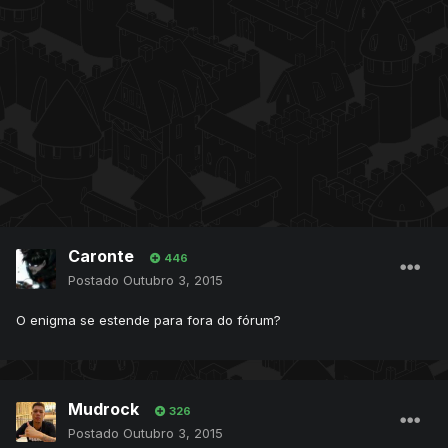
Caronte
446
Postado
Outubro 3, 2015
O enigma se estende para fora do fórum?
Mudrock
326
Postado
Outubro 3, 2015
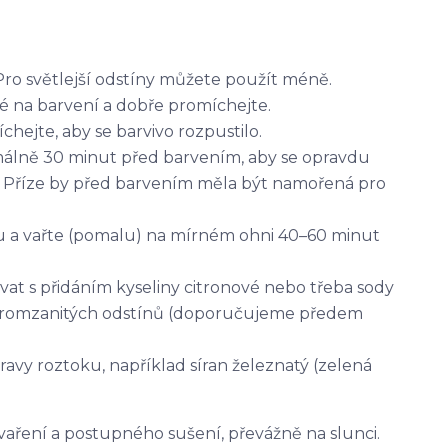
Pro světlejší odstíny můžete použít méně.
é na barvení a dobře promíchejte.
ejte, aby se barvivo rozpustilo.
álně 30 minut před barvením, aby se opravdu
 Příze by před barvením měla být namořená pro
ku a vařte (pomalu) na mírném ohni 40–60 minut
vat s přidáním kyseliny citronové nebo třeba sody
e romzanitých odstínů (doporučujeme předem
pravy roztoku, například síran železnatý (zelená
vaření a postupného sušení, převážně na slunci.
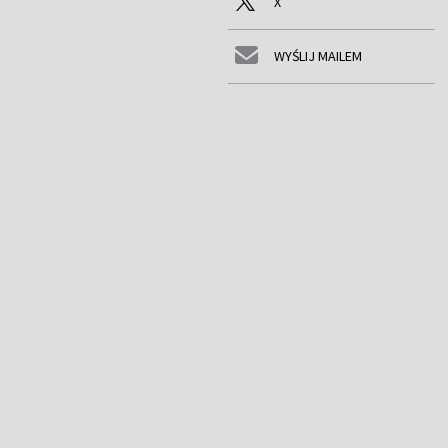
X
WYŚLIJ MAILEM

::::::::::

# Task item:
Read through the listing and copy each line in which the word "barvením" occurs.

# Solution for this exercise:
álně 30 minut před barvením, aby se opravdu
 Příze by před barvením měla být namořená pro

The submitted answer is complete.